Your instructions –
Pull every line with "bags" from the material.

Records for the task –
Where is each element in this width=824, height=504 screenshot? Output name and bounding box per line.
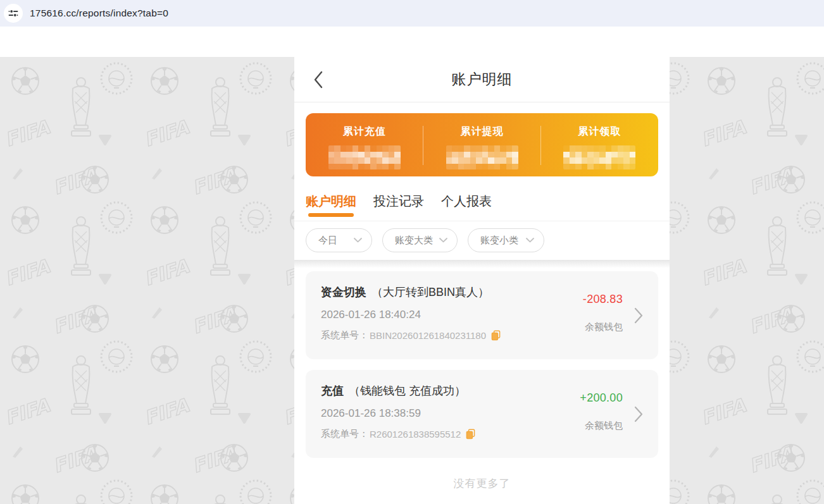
tab-account-details[interactable]: 账户明细 (306, 193, 356, 221)
date-filter-dropdown[interactable]: 今日 (306, 228, 372, 252)
order-number: R2601261838595512 (370, 429, 461, 439)
chevron-down-icon (439, 238, 447, 243)
stat-label: 累计提现 (461, 125, 504, 138)
filter-shadow (294, 260, 670, 268)
copy-order-button[interactable] (466, 429, 475, 439)
stat-total-deposit: 累计充值 (306, 113, 423, 176)
transaction-amount: -208.83 (583, 293, 623, 306)
dropdown-label: 账变大类 (395, 235, 433, 247)
stat-divider (423, 126, 423, 165)
chevron-right-icon (634, 307, 643, 324)
transaction-title: 充值（钱能钱包 充值成功） (321, 383, 589, 398)
tab-personal-report[interactable]: 个人报表 (441, 193, 492, 221)
wallet-name: 余额钱包 (583, 321, 623, 333)
tab-bet-records[interactable]: 投注记录 (373, 193, 424, 221)
filter-bar: 今日 账变大类 账变小类 (294, 221, 670, 258)
redacted-value (328, 145, 401, 169)
back-button[interactable] (313, 70, 324, 89)
summary-card: 累计充值 累计提现 累计领取 (306, 113, 658, 176)
active-tab-indicator (308, 213, 354, 217)
chevron-down-icon (526, 238, 534, 243)
transaction-note: （钱能钱包 充值成功） (349, 384, 466, 397)
transaction-datetime: 2026-01-26 18:38:59 (321, 407, 589, 420)
major-type-filter-dropdown[interactable]: 账变大类 (382, 228, 458, 252)
order-number: BBIN202601261840231180 (370, 330, 486, 341)
transaction-amount-block: -208.83 余额钱包 (583, 293, 623, 333)
stat-label: 累计领取 (578, 125, 621, 138)
copy-icon (491, 330, 501, 341)
order-label: 系统单号： (321, 428, 368, 440)
transaction-note: （大厅转到BBIN真人） (371, 286, 489, 298)
url-text[interactable]: 175616.cc/reports/index?tab=0 (30, 8, 168, 19)
transaction-amount: +200.00 (580, 391, 623, 405)
order-label: 系统单号： (321, 329, 368, 341)
list-end-text: 没有更多了 (294, 469, 670, 491)
app-panel: 账户明细 累计充值 累计提现 累计领取 账户明细 投注记录 个人报表 (294, 57, 670, 504)
report-tabs: 账户明细 投注记录 个人报表 (294, 176, 670, 221)
tab-label: 投注记录 (373, 194, 424, 208)
page-title: 账户明细 (452, 70, 513, 89)
transaction-detail-button[interactable] (634, 406, 643, 422)
transaction-order-row: 系统单号： R2601261838595512 (321, 428, 589, 440)
transaction-detail-button[interactable] (634, 307, 643, 324)
stat-divider (540, 126, 541, 165)
copy-order-button[interactable] (491, 330, 501, 341)
chevron-right-icon (634, 406, 643, 422)
page-header: 账户明细 (294, 57, 670, 102)
transaction-type: 资金切换 (321, 286, 366, 298)
transaction-datetime: 2026-01-26 18:40:24 (321, 309, 589, 321)
transaction-row[interactable]: 充值（钱能钱包 充值成功） 2026-01-26 18:38:59 系统单号： … (306, 370, 658, 458)
browser-url-bar[interactable]: 175616.cc/reports/index?tab=0 (0, 0, 824, 27)
tab-label: 个人报表 (441, 194, 492, 208)
transaction-title: 资金切换（大厅转到BBIN真人） (321, 285, 589, 300)
copy-icon (466, 429, 475, 439)
chevron-down-icon (354, 238, 362, 243)
transaction-amount-block: +200.00 余额钱包 (580, 391, 623, 432)
transaction-row[interactable]: 资金切换（大厅转到BBIN真人） 2026-01-26 18:40:24 系统单… (306, 271, 658, 359)
stat-total-claim: 累计领取 (540, 113, 658, 176)
dropdown-label: 今日 (318, 235, 337, 247)
stat-label: 累计充值 (343, 125, 386, 138)
minor-type-filter-dropdown[interactable]: 账变小类 (468, 228, 544, 252)
redacted-value (446, 145, 518, 169)
dropdown-label: 账变小类 (480, 235, 518, 247)
redacted-value (563, 145, 635, 169)
transaction-type: 充值 (321, 384, 344, 397)
stat-total-withdraw: 累计提现 (423, 113, 541, 176)
site-info-button[interactable] (4, 4, 23, 23)
browser-content-top-strip (0, 27, 824, 57)
transaction-order-row: 系统单号： BBIN202601261840231180 (321, 329, 589, 341)
wallet-name: 余额钱包 (580, 420, 623, 432)
chevron-left-icon (313, 70, 324, 89)
tab-label: 账户明细 (306, 194, 356, 208)
site-settings-icon (8, 8, 19, 19)
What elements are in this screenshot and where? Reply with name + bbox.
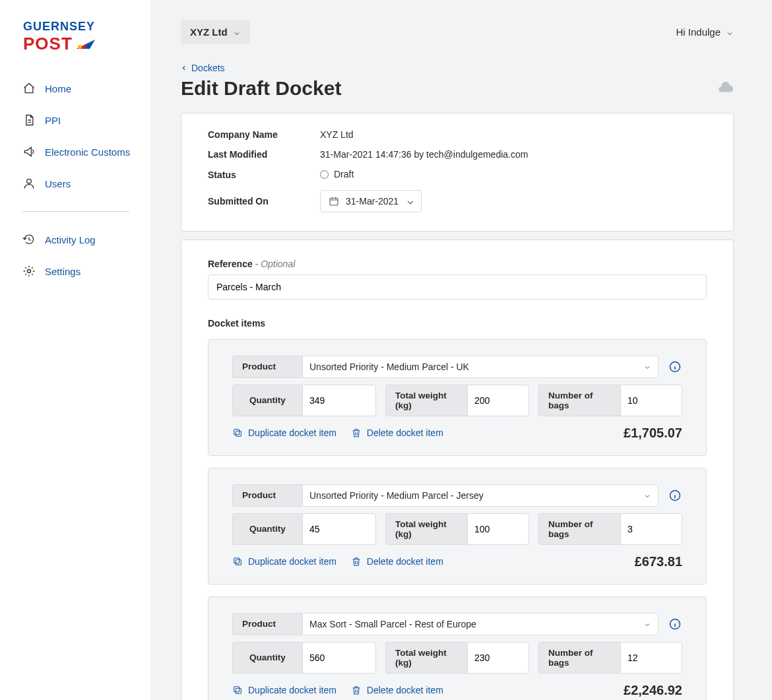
chevron-down-icon [233,28,241,36]
submitted-date-value: 31-Mar-2021 [346,196,399,207]
weight-input[interactable] [467,385,529,416]
duplicate-item-label: Duplicate docket item [248,685,337,695]
info-icon [668,360,682,373]
item-price: £673.81 [635,554,682,569]
brand-line2: POST [23,34,73,54]
quantity-label: Quantity [232,642,302,674]
nav-activity-label: Activity Log [45,234,96,245]
item-price: £2,246.92 [624,683,682,698]
megaphone-icon [22,145,36,158]
meta-status-label: Status [208,170,320,180]
delete-item-label: Delete docket item [367,685,443,695]
user-menu[interactable]: Hi Indulge [676,26,734,38]
product-info-button[interactable] [668,484,682,507]
user-icon [22,177,36,190]
product-select[interactable]: Max Sort - Small Parcel - Rest of Europe [302,613,659,635]
weight-input[interactable] [467,642,529,674]
chevron-down-icon [643,363,651,371]
topbar: XYZ Ltd Hi Indulge [181,20,734,44]
delete-item-label: Delete docket item [367,556,443,567]
duplicate-item-button[interactable]: Duplicate docket item [232,428,337,438]
duplicate-item-button[interactable]: Duplicate docket item [232,556,337,567]
nav-ppi-label: PPI [45,115,61,126]
quantity-input[interactable] [302,513,376,545]
bags-label: Number of bags [538,513,620,545]
delete-item-button[interactable]: Delete docket item [351,428,443,438]
quantity-input[interactable] [302,385,376,416]
trash-icon [351,428,362,438]
weight-label: Total weight (kg) [385,385,467,416]
delete-item-button[interactable]: Delete docket item [351,556,443,567]
chevron-down-icon [643,620,651,628]
svg-rect-3 [330,198,338,205]
brand-logo: GUERNSEY POST [23,20,139,54]
bags-input[interactable] [620,385,682,416]
duplicate-item-label: Duplicate docket item [248,428,337,438]
bags-input[interactable] [620,642,682,674]
delete-item-button[interactable]: Delete docket item [351,685,443,695]
svg-rect-9 [234,558,240,563]
user-greeting: Hi Indulge [676,26,721,38]
trash-icon [351,556,362,567]
product-label: Product [232,613,302,635]
sidebar-nav: Home PPI Electronic Customs Users Activi… [13,80,139,279]
delete-item-label: Delete docket item [367,428,443,438]
copy-icon [232,556,243,567]
svg-rect-12 [234,687,240,692]
org-selector-label: XYZ Ltd [190,26,228,38]
sidebar: GUERNSEY POST Home PPI Electro [0,0,150,700]
page-title: Edit Draft Docket [181,77,341,100]
svg-rect-11 [236,688,241,693]
status-draft-radio[interactable] [320,170,329,179]
reference-input[interactable] [208,274,707,300]
breadcrumb: Dockets [181,63,734,73]
weight-label: Total weight (kg) [385,513,467,545]
main-content: XYZ Ltd Hi Indulge Dockets Edit Draft Do… [150,0,772,700]
nav-home[interactable]: Home [13,80,139,96]
product-select[interactable]: Unsorted Priority - Medium Parcel - Jers… [302,484,659,507]
cloud-status-icon [717,82,734,96]
trash-icon [351,685,362,695]
submitted-date-picker[interactable]: 31-Mar-2021 [320,190,422,212]
docket-items-list: Product Unsorted Priority - Medium Parce… [208,339,707,701]
org-selector[interactable]: XYZ Ltd [181,20,250,44]
nav-divider [22,211,129,212]
nav-customs[interactable]: Electronic Customs [13,144,139,160]
info-icon [668,489,682,502]
product-select-value: Unsorted Priority - Medium Parcel - Jers… [309,490,484,501]
svg-point-2 [28,270,31,273]
product-info-button[interactable] [668,356,682,378]
brand-line1: GUERNSEY [23,20,139,34]
calendar-icon [329,196,339,207]
product-select[interactable]: Unsorted Priority - Medium Parcel - UK [302,356,659,378]
duplicate-item-button[interactable]: Duplicate docket item [232,685,337,695]
breadcrumb-back[interactable]: Dockets [181,63,225,73]
status-draft-option[interactable]: Draft [320,169,354,179]
docket-items-heading: Docket items [208,318,707,329]
nav-activity-log[interactable]: Activity Log [13,232,139,247]
nav-home-label: Home [45,83,71,94]
document-icon [22,113,36,127]
bags-label: Number of bags [538,642,620,674]
history-icon [22,233,36,246]
svg-rect-6 [234,430,240,435]
meta-modified-label: Last Modified [208,149,320,160]
svg-rect-5 [236,431,241,436]
copy-icon [232,428,243,438]
chevron-left-icon [181,65,187,71]
nav-users[interactable]: Users [13,175,139,191]
meta-company-label: Company Name [208,129,320,140]
nav-settings[interactable]: Settings [13,263,139,279]
weight-input[interactable] [467,513,529,545]
docket-meta-panel: Company Name XYZ Ltd Last Modified 31-Ma… [181,113,734,232]
quantity-label: Quantity [232,385,302,416]
nav-ppi[interactable]: PPI [13,112,139,128]
product-info-button[interactable] [668,613,682,635]
meta-company-value: XYZ Ltd [320,129,707,140]
meta-modified-value: 31-Mar-2021 14:47:36 by tech@indulgemedi… [320,149,707,160]
chevron-down-icon [726,28,734,36]
product-label: Product [232,484,302,507]
bags-input[interactable] [620,513,682,545]
quantity-input[interactable] [302,642,376,674]
weight-label: Total weight (kg) [385,642,467,674]
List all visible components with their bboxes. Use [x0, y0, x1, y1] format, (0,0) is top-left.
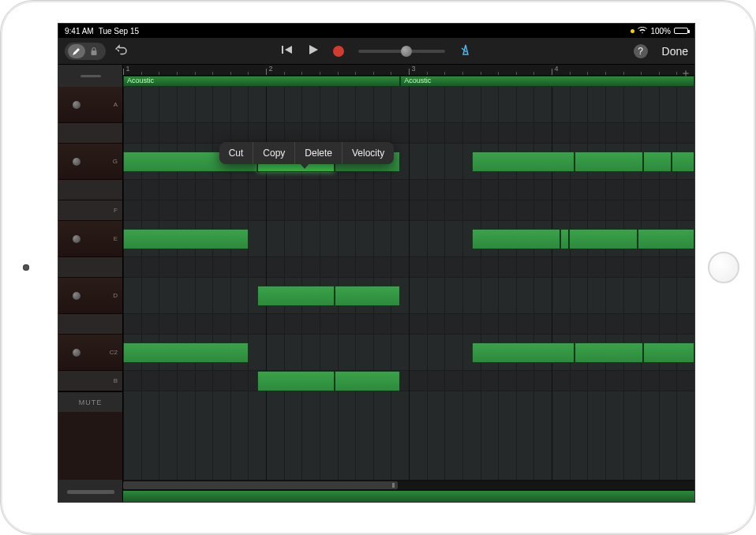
record-button[interactable] [333, 46, 344, 57]
midi-note[interactable] [335, 286, 400, 306]
string-row [58, 314, 122, 335]
svg-rect-0 [92, 51, 97, 55]
toolbar: ? Done [58, 38, 694, 65]
note-grid[interactable]: CutCopyDeleteVelocity [123, 87, 694, 480]
undo-button[interactable] [114, 44, 128, 58]
battery-percent: 100% [650, 27, 671, 36]
midi-note[interactable] [569, 229, 638, 249]
midi-note[interactable] [472, 229, 560, 249]
volume-thumb[interactable] [401, 46, 412, 57]
device-frame: 9:41 AM Tue Sep 15 100% [0, 0, 756, 535]
piano-roll-editor: AGFEDC2BMUTE CutCopyDeleteVelocity [58, 87, 694, 480]
string-column: AGFEDC2BMUTE [58, 87, 123, 480]
midi-note[interactable] [643, 342, 694, 363]
help-button[interactable]: ? [634, 44, 648, 58]
context-menu: CutCopyDeleteVelocity [219, 142, 395, 164]
status-date: Tue Sep 15 [99, 27, 139, 36]
ruler-row: 1234 AcousticAcoustic ＋ [58, 65, 694, 87]
status-time: 9:41 AM [65, 27, 94, 36]
add-section-button[interactable]: ＋ [680, 66, 691, 80]
status-bar: 9:41 AM Tue Sep 15 100% [58, 24, 694, 38]
string-row: A [58, 87, 122, 123]
midi-note[interactable] [335, 371, 400, 391]
edit-mode-icon[interactable] [68, 44, 85, 58]
play-button[interactable] [308, 44, 319, 58]
done-button[interactable]: Done [662, 45, 688, 58]
midi-note[interactable] [672, 152, 694, 172]
mute-button[interactable]: MUTE [58, 391, 122, 412]
ruler-left-handle[interactable] [58, 65, 123, 87]
zoom-handle[interactable] [58, 480, 123, 503]
overview-regions [123, 491, 694, 502]
string-label: F [114, 207, 118, 214]
string-row: D [58, 278, 122, 314]
bottom-bar [58, 480, 694, 503]
volume-slider[interactable] [358, 50, 445, 53]
string-label: C2 [110, 349, 118, 356]
string-label: E [114, 235, 118, 242]
fret-dot-icon [73, 349, 80, 357]
wifi-icon [638, 27, 647, 36]
menu-item-delete[interactable]: Delete [295, 142, 342, 164]
string-row: G [58, 144, 122, 180]
menu-item-copy[interactable]: Copy [253, 142, 295, 164]
menu-item-velocity[interactable]: Velocity [342, 142, 394, 164]
midi-note[interactable] [574, 152, 643, 172]
view-toggle[interactable] [65, 43, 106, 60]
string-label: D [113, 292, 118, 299]
bar-number: 1 [126, 65, 130, 73]
app-screen: 9:41 AM Tue Sep 15 100% [58, 23, 695, 503]
timeline-ruler[interactable]: 1234 AcousticAcoustic ＋ [123, 65, 694, 87]
home-button[interactable] [708, 252, 739, 283]
region-header[interactable]: Acoustic [400, 76, 694, 87]
midi-note[interactable] [472, 152, 574, 172]
string-label: A [114, 101, 118, 108]
overview-scroll[interactable] [123, 480, 694, 503]
string-row: F [58, 200, 122, 221]
location-indicator-icon [631, 29, 634, 33]
fret-dot-icon [73, 158, 80, 166]
rewind-button[interactable] [281, 44, 294, 58]
string-row [58, 257, 122, 278]
bar-number: 3 [412, 65, 416, 73]
fret-dot-icon [73, 101, 80, 109]
midi-note[interactable] [123, 229, 249, 249]
midi-note[interactable] [560, 229, 569, 249]
midi-note[interactable] [257, 371, 335, 391]
camera-dot [23, 264, 29, 271]
string-row [58, 123, 122, 144]
bar-number: 4 [555, 65, 559, 73]
string-row: E [58, 221, 122, 257]
string-label: B [114, 377, 118, 384]
svg-rect-1 [282, 46, 283, 54]
fret-dot-icon [73, 235, 80, 243]
metronome-button[interactable] [459, 43, 472, 59]
lock-icon[interactable] [85, 44, 103, 58]
string-label: G [113, 158, 118, 165]
midi-note[interactable] [472, 342, 574, 363]
region-header[interactable]: Acoustic [123, 76, 400, 87]
bar-number: 2 [269, 65, 273, 73]
midi-note[interactable] [574, 342, 643, 363]
scrollbar-track[interactable] [123, 481, 694, 489]
menu-item-cut[interactable]: Cut [219, 142, 254, 164]
midi-note[interactable] [638, 229, 694, 249]
string-row: B [58, 371, 122, 391]
midi-note[interactable] [257, 286, 335, 306]
midi-note[interactable] [643, 152, 672, 172]
battery-icon [674, 28, 688, 34]
scrollbar-thumb[interactable] [123, 481, 398, 489]
transport-controls [281, 43, 472, 59]
string-row [58, 180, 122, 200]
midi-note[interactable] [123, 342, 249, 363]
fret-dot-icon [73, 292, 80, 300]
string-row: C2 [58, 335, 122, 371]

Response box –
bags-label: Number of bags [538,513,620,545]
bags-input[interactable] [620,385,682,416]
bags-input[interactable] [620,642,682,674]
bags-label: Number of bags [538,642,620,674]
bags-input[interactable] [620,513,682,545]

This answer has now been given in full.